BEGIN DATA LISTING

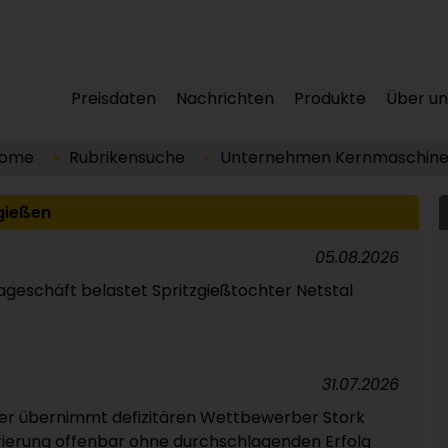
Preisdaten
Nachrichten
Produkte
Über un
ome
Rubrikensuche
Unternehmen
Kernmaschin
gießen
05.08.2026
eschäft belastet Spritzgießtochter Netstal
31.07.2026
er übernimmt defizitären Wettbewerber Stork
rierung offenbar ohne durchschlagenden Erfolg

END DATA LISTING

* WHAT IS NEEDED:
Except for pictures, copy the records above exactly.

* SOLUTION BELOW:
Preisdaten
Nachrichten
Produkte
Über un
ome
Rubrikensuche
Unternehmen
Kernmaschin
gießen
05.08.2026
eschäft belastet Spritzgießtochter Netstal
31.07.2026
er übernimmt defizitären Wettbewerber Stork
rierung offenbar ohne durchschlagenden Erfolg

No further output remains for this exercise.